The Small Thing That's Making Me Brave
Everyone wants to be brave.
I do. I pray for bravery and courage all of the time. There is something so heroic and undeniably beautiful about it. It’s in all the great stories. When the prince conquers the dragon and saves the princess. When the “awkward” girl who really isn’t that awkward finally stands up to the mean girls. When they run out to battle risking everything and end up saving the life of their best friend. I would argue that everyone secretly desires those moments that challenge us to face our fears, to protect, to fight for, to love until it hurts, and quite often to love even though it hurts.
Everyone wants to be brave.
I used to think I needed to move to the big bad city for this kind of excitement. The movies portray these moments of bravery so vividly in magical, faraway places. And there is truth in that. Opportunities for epic bravery can be found everywhere, but most especially in places that seem somewhat larger than life. But that’s not necessarily the bravery that’s been moving my heart recently.
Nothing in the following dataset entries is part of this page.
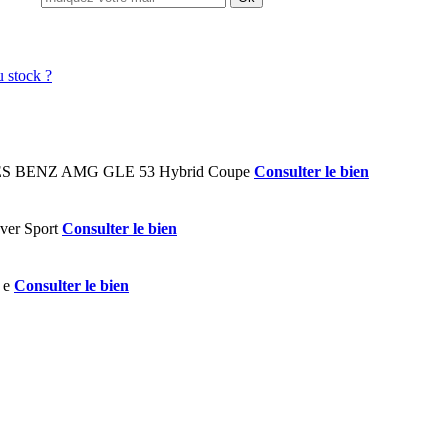
Consulter le bien
Consulter le bien
Consulter le bien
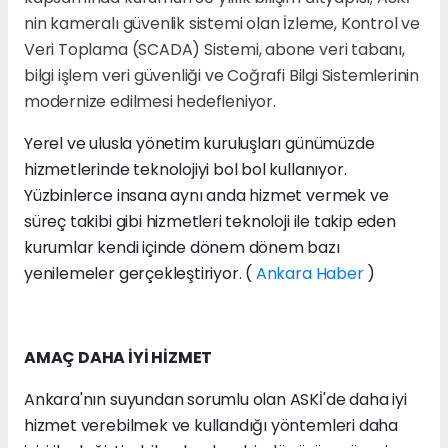
nin kameralı güvenlik sistemi olan İzleme, Kontrol ve
Veri Toplama (SCADA) Sistemi, abone veri tabanı,
bilgi işlem veri güvenliği ve Coğrafi Bilgi Sistemlerinin
modernize edilmesi hedefleniyor.
Yerel ve ulusla yönetim kuruluşları günümüzde
hizmetlerinde teknolojiyi bol bol kullanıyor.
Yüzbinlerce insana aynı anda hizmet vermek ve
süreç takibi gibi hizmetleri teknoloji ile takip eden
kurumlar kendi içinde dönem dönem bazı
yenilemeler gerçekleştiriyor. (
Ankara Haber
)
AMAÇ DAHA İYİ HİZMET
Ankara'nın suyundan sorumlu olan ASKİ'de daha iyi
hizmet verebilmek ve kullandığı yöntemleri daha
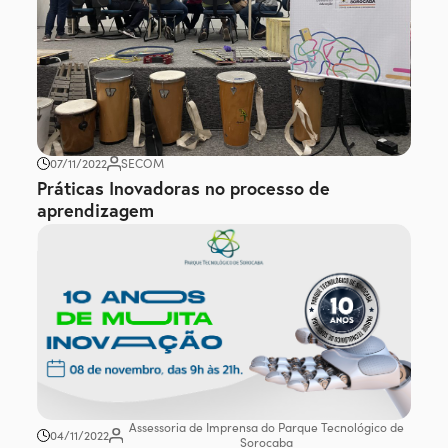
07/11/2022
SECOM
Práticas Inovadoras no processo de
aprendizagem
Assessoria de Imprensa do Parque Tecnológico de
04/11/2022
Sorocaba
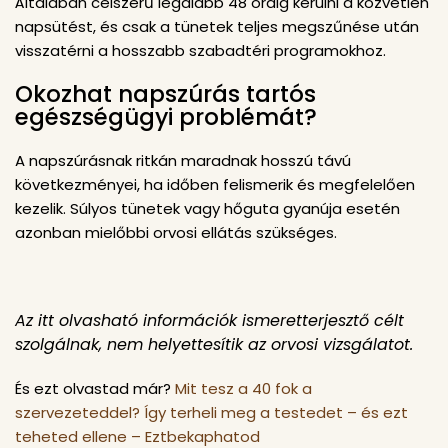
Általában célszerű legalább 48 óráig kerülni a közvetlen
napsütést, és csak a tünetek teljes megszűnése után
visszatérni a hosszabb szabadtéri programokhoz.
Okozhat napszúrás tartós
egészségügyi problémát?
A napszúrásnak ritkán maradnak hosszú távú
következményei, ha időben felismerik és megfelelően
kezelik. Súlyos tünetek vagy hőguta gyanúja esetén
azonban mielőbbi orvosi ellátás szükséges.
Az itt olvasható információk ismeretterjesztő célt
szolgálnak, nem helyettesítik az orvosi vizsgálatot.
És ezt olvastad már?
Mit tesz a 40 fok a
szervezeteddel? Így terheli meg a testedet – és ezt
teheted ellene – Eztbekaphatod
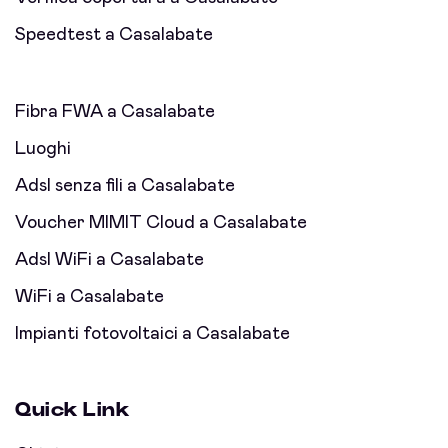
Speedtest a Casalabate
Fibra FWA a Casalabate
Luoghi
Adsl senza fili a Casalabate
Voucher MIMIT Cloud a Casalabate
Adsl WiFi a Casalabate
WiFi a Casalabate
Impianti fotovoltaici a Casalabate
Quick Link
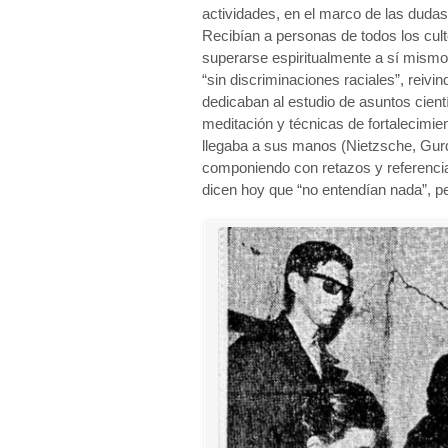
actividades, en el marco de las duda
Recibían a personas de todos los culto
superarse espiritualmente a sí mismos
“sin discriminaciones raciales”, reiv
dedicaban al estudio de asuntos cientí
meditación y técnicas de fortalecimien
llegaba a sus manos (Nietzsche, Gurdj
componiendo con retazos y referenci
dicen hoy que “no entendían nada”, p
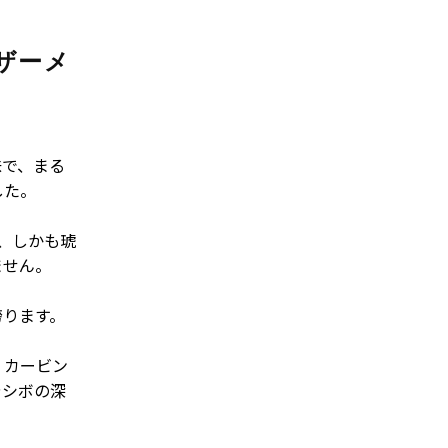
ザーメ
味で、まる
した。
、しかも琥
ません。
誇ります。
、カービン
やシボの深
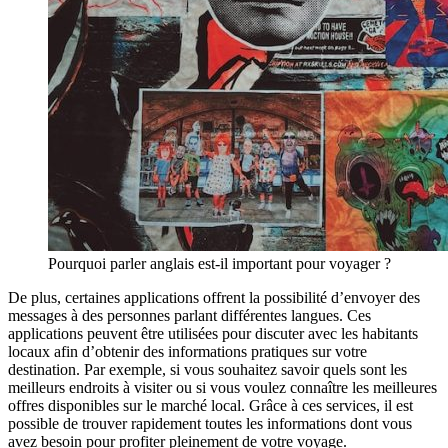
Pourquoi parler anglais est-il important pour voyager ?
De plus, certaines applications offrent la possibilité d’envoyer des
messages à des personnes parlant différentes langues. Ces
applications peuvent être utilisées pour discuter avec les habitants
locaux afin d’obtenir des informations pratiques sur votre
destination. Par exemple, si vous souhaitez savoir quels sont les
meilleurs endroits à visiter ou si vous voulez connaître les meilleures
offres disponibles sur le marché local. Grâce à ces services, il est
possible de trouver rapidement toutes les informations dont vous
avez besoin pour profiter pleinement de votre voyage.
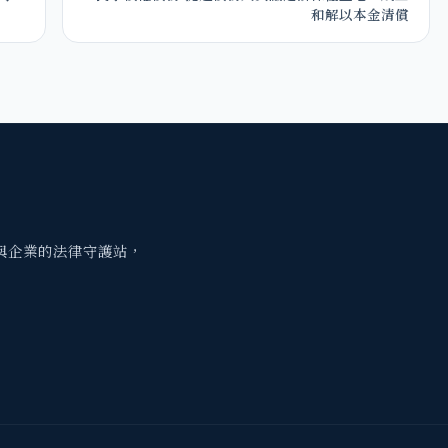
和解以本金清償
與企業的法律守護站，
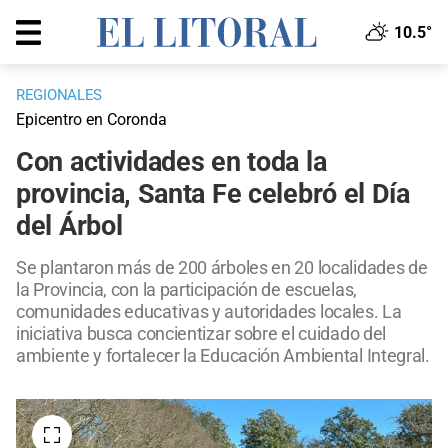
10.5°
REGIONALES
Epicentro en Coronda
Con actividades en toda la
provincia, Santa Fe celebró el Día
del Árbol
Se plantaron más de 200 árboles en 20 localidades de
la Provincia, con la participación de escuelas,
comunidades educativas y autoridades locales. La
iniciativa busca concientizar sobre el cuidado del
ambiente y fortalecer la Educación Ambiental Integral.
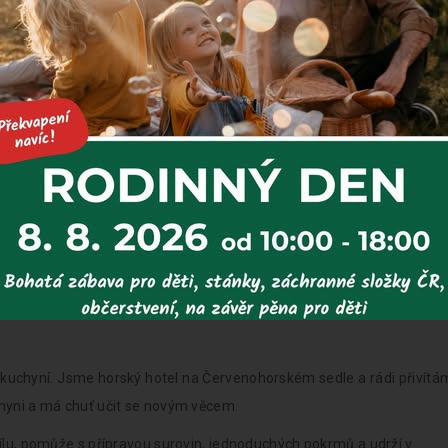
/ KUCHAŘKA
V HORSKÉM
kuchyní. Jsme horský hotel na Červenohorském sedle a rádi přivítá
chyni a má chuť učit se novým věcem.
dílu, pomůže s přípravou surovin, jednoduchých pokrmů a udrží v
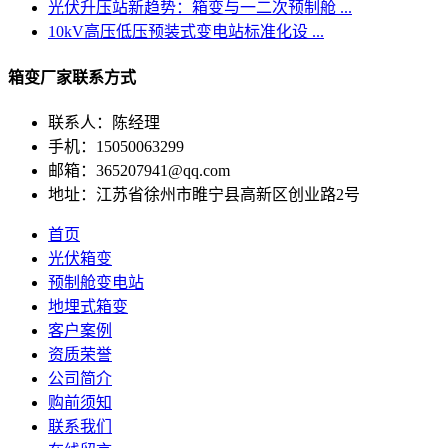
光伏升压站新趋势：箱变与一二次预制舱 ...
10kV高压低压预装式变电站标准化设 ...
箱变厂家联系方式
联系人：陈经理
手机：15050063299
邮箱：365207941@qq.com
地址：江苏省徐州市睢宁县高新区创业路2号
首页
光伏箱变
预制舱变电站
地埋式箱变
客户案例
资质荣誉
公司简介
购前须知
联系我们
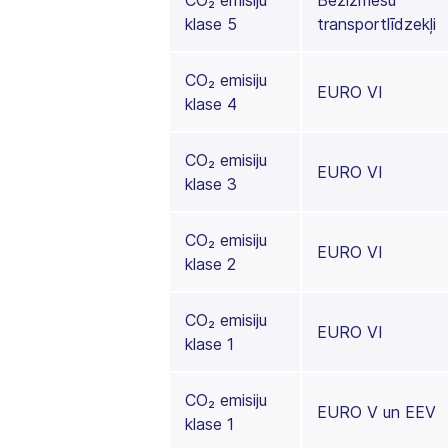
CO₂ emisiju
Bezizmešu
klase 5
transportlīdzekļi
CO₂ emisiju
EURO VI
klase 4
CO₂ emisiju
EURO VI
klase 3
CO₂ emisiju
EURO VI
klase 2
CO₂ emisiju
EURO VI
klase 1
CO₂ emisiju
EURO V un EEV
klase 1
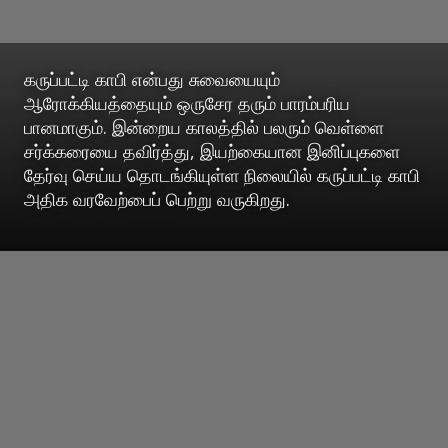
கருப்பட்டி காபி என்பது சுவையையும்
ஆரோக்கியத்தையும் ஒருசேர தரும் பாரம்பரிய
பானமாகும். இன்றைய காலத்தில் பலரும் வெள்ளை
சர்க்கரையை தவிர்த்து, இயற்கையான இனிப்புகளை
தேர்வு செய்ய தொடங்கியுள்ள நிலையில் கருப்பட்டி காபி
அதிக வரவேற்பைப் பெற்று வருகிறது.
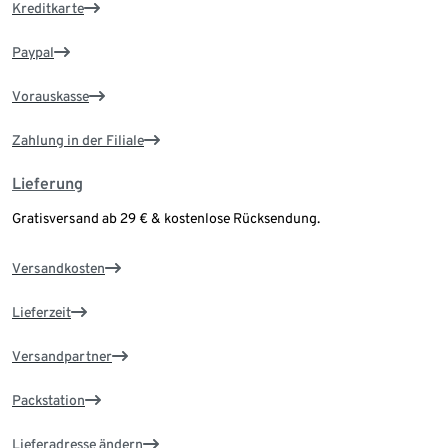
Kreditkarte
Paypal
Vorauskasse
Zahlung in der Filiale
Lieferung
Gratisversand ab 29 € & kostenlose Rücksendung.
Versandkosten
Lieferzeit
Versandpartner
Packstation
Lieferadresse ändern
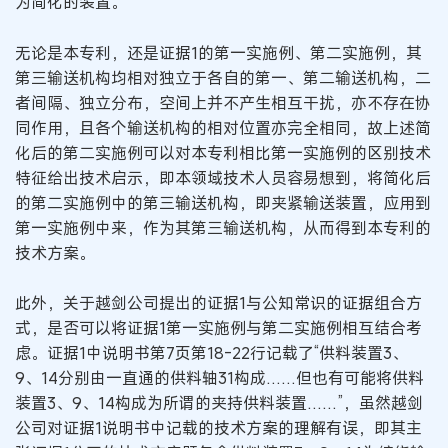
为简化的装置。
无论是本专利，还是证据1的第一实施例、第二实施例，其
第三输送机构均相对独立于各自的第一、第二输送机构，二
者间隔、独立分布，空间上并不产生相互干扰，亦不存在协
同作用，且各个输送机构的相对位置亦完全相同，故上述简
化后的第二实施例可以对本专利相比第一实施例的区别技术
特征给出技术启示，即本领域技术人员容易想到，将简化后
的第二实施例中的第三输送机构，即夹紧输送装置，应用到
第一实施例中来，作为其第三输送机构，从而得到本专利的
技术方案。
此外，关于越剑公司提出的证据1与公知常识的证据组合方
式，是否可以将证据1第一实施例与第二实施例相互结合考
虑。证据1中说明书第7页第18-22行记载了“供料装置3、
9、14分别由一直通的供料轴31构成……但也有可能将供料
装置3、9、14构成为所谓的夹持供料装置……”，虽然越剑
公司对证据1说明书中记载的技术方案的理解有误，即其主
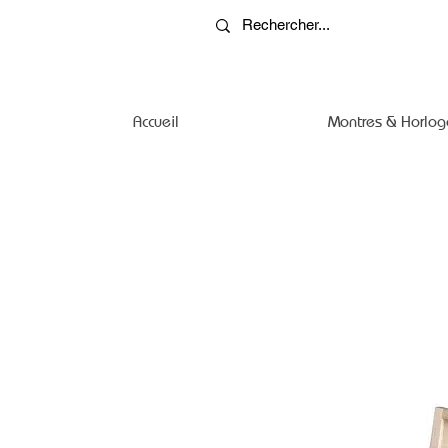
Accueil
Montres & Horlog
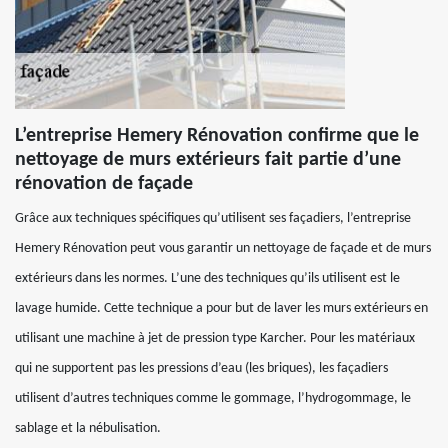
L’entreprise Hemery Rénovation confirme que le
nettoyage de murs extérieurs fait partie d’une
rénovation de façade
Grâce aux techniques spécifiques qu’utilisent ses façadiers, l’entreprise
Hemery Rénovation peut vous garantir un nettoyage de façade et de murs
extérieurs dans les normes. L’une des techniques qu’ils utilisent est le
lavage humide. Cette technique a pour but de laver les murs extérieurs en
utilisant une machine à jet de pression type Karcher. Pour les matériaux
qui ne supportent pas les pressions d’eau (les briques), les façadiers
utilisent d’autres techniques comme le gommage, l’hydrogommage, le
sablage et la nébulisation.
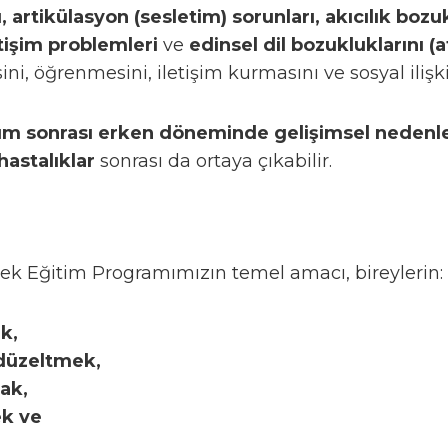
 artikülasyon (sesletim) sorunları, akıcılık bozuk
etişim problemleri
ve
edinsel dil bozukluklarını (a
, öğrenmesini, iletişim kurmasını ve sosyal ilişkil
m sonrası erken döneminde gelişimsel nedenle
hastalıklar
sonrası da ortaya çıkabilir.
k Eğitim Programımızın temel amacı, bireylerin:
k,
 düzeltmek,
ak,
ek
ve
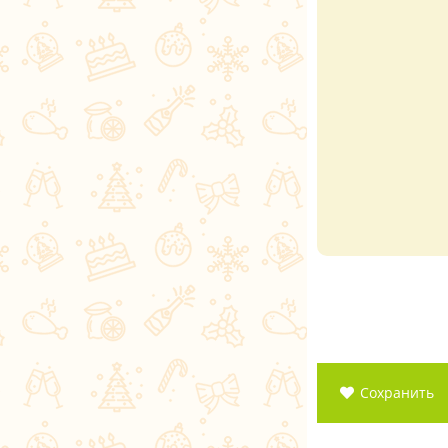
Сохранить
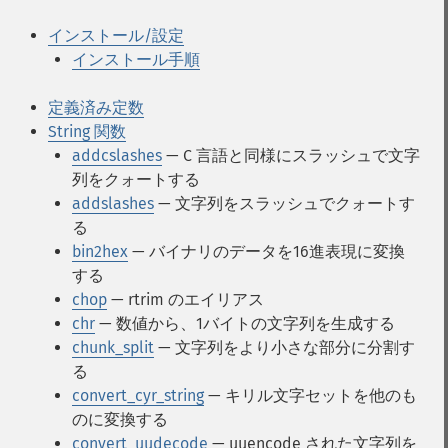
インストール/設定
インストール手順
定義済み定数
String 関数
addcslashes
— C 言語と同様にスラッシュで文字
列をクォートする
addslashes
— 文字列をスラッシュでクォートす
る
bin2hex
— バイナリのデータを16進表現に変換
する
chop
— rtrim のエイリアス
chr
— 数値から、1バイトの文字列を生成する
chunk_split
— 文字列をより小さな部分に分割す
る
convert_cyr_string
— キリル文字セットを他のも
のに変換する
convert_uudecode
— uuencode された文字列を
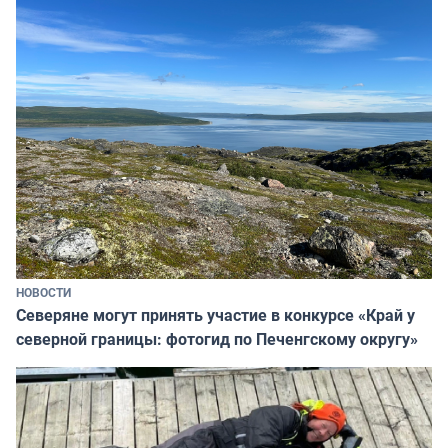
НОВОСТИ
Северяне могут принять участие в конкурсе «Край у
северной границы: фотогид по Печенгскому округу»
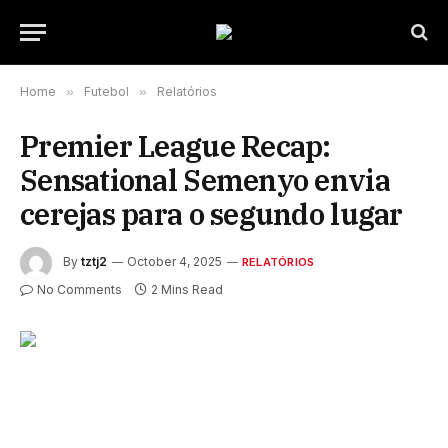
Home
»
Futebol
»
Relatórios
Premier League Recap:
Sensational Semenyo envia
cerejas para o segundo lugar
By
tztj2
October 4, 2025
RELATÓRIOS
No Comments
2 Mins Read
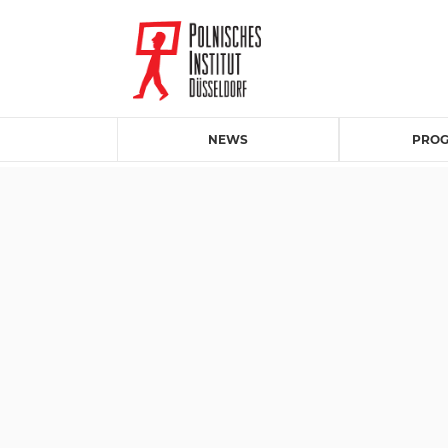
NEWS
PRO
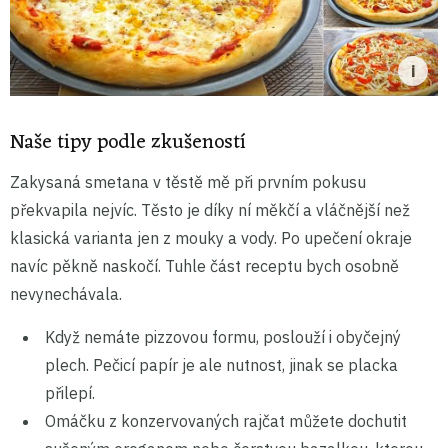
Naše tipy podle zkušeností
Zakysaná smetana v těstě mě při prvním pokusu
překvapila nejvíc. Těsto je díky ní měkčí a vláčnější než
klasická varianta jen z mouky a vody. Po upečení okraje
navíc pěkně naskočí. Tuhle část receptu bych osobně
nevynechávala.
Když nemáte pizzovou formu, poslouží i obyčejný
plech. Pečicí papír je ale nutnost, jinak se placka
přilepí.
Omáčku z konzervovaných rajčat můžete dochutit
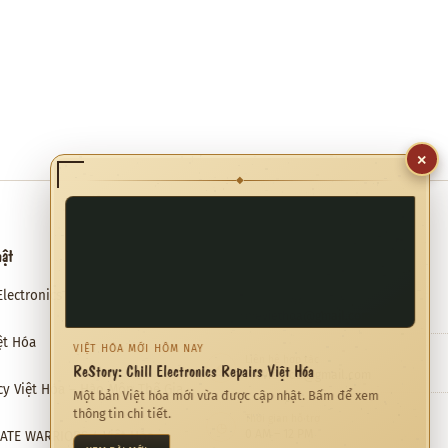
×
◆
hật
Hỗ trợ
Electronics Repairs Việt Hóa
Email hỗ trợ
✉
meviethoa@gmail.com
ệt Hóa
VIỆT HÓA MỚI HÔM NAY
Liên hệ hợp tác
❖
ReStory: Chill Electronics Repairs Việt Hóa
meviethoa@gmail.com
cy Việt Hóa – Hào Môn Thế Gia
Một bản Việt hóa mới vừa được cập nhật. Bấm để xem
thông tin chi tiết.
Thời gian hỗ trợ
◷
0 AM – 12 PM
RATE WARRIORS 4 Việt Hóa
I think the bravery and courage that comes up in the seemingly insignificant circumstances, in the somewhat hidden places, from the heroes who will never be addressed as such, that is the kind of bravery that’s captivating me. This is the kind of bravery that’s reminding me of Christ, who chose those exact stipulations to teach us all how to love and be loved.
“Can anything good come out of Nazareth?” These are the words Nathanael spoke in disbelief when he heard that our “Savior” was from a nowhere town full of nothing worthy of greatness. I’ve prayed with this verse over and over again because there is so much about this doubt that I (and most normal humans) can relate with. “Can anything good really come out of this hard situation?” “Can a light really shine through all of this darkness?” “Can I really find beauty in something I find so ordinary?”
The answer to all of these questions is yes. It’s very simply yes. God the Father knew exactly what he was doing when he placed His son in the lives of a holy, simple woman and a humble, ordinary man in a town no one thought twice about. Even from the very beginning he was teaching us to see how much bravery, and therefore love, is required in the seemingly insignificant circumstances that turn out to be exactly the opposite of insignificant. He is teaching us that it is in those hidden places and through those unknown heroes that our lives are being changed. Because in their quiet courage, selfless love is being born and multiplied.
This summer I’ve been given a huge gift in the form of a small town. Quite literally in the middle of nowhere Nebraska, I’ve learned firsthand so much of what I’ve written above. I couldn’t put my finger on it at first. Why was I so pulled to the fields and fields of corn and the people who spend every single day making sure it grows? Why did the way they interacted with each other stir my heart? Why was the little church so beautiful? Why was the excitement of a mother and her son grabbing their guns to go on a spur of the moment hunt beating every big, sparkly adventure I’d had before?
I couldn’t help but fall in love with their way of life. It was so simple, but not easy. It was so good, but not safe.
It made me think about that famous quote from “The Lion, The Witch and the Wardrobe”. They are talking about Aslan, the lion who ultimately represents God. Two little girls are asking if he is safe. And Mr. Beaver responds,
“Who said anything about safe? Course he isn’t safe. But he’s good. He’s the King, I tell you.”
Everyone wants to be brave. Maybe we all desire this because deep down we all know that we were not made for things to be comfortable and easy. Despite popular belief, a life with Christ is not those things at all. It isn’t safe. Suffering still happens, battles are still lost, and sometimes you don’t catch the coon that’s wreaking havoc in your garden.
I think that family and those friends I met in that small town live a life that demonstrates this truth so beautifully. Their life isn’t safe, but it’s so good.
I was captivated by the corn because of the endless green, the sky blue that complimented it, and the brown dirt that offered a firm foundation. There was an order to it all. And I think because of its clear order, I was left with a freeing sigh of relief.
I was moved by the people because of their genuine love for each other. The friends were family and the family were friends and I got lost in the beautiful confusion of who was who.
I was struck by the church because it’s littleness only left room to illuminate our Lord.
And I felt free to drop everything and run out the door with them because we were a team on a mission to catch the notorious culprit of broken flower pots. What a time to be alive! It was my “conquer the dragon” moment.
And it was all so good.
Everyone wants to be brave. Everyone wants to embark on their great adventure.
I’ve learned that we start meeting those desires by putting our hearts fully into our current circumstances, by seeing the beauty of things unseen, and by recognizing the heroes that remain unnoticed in our lives and learning from them.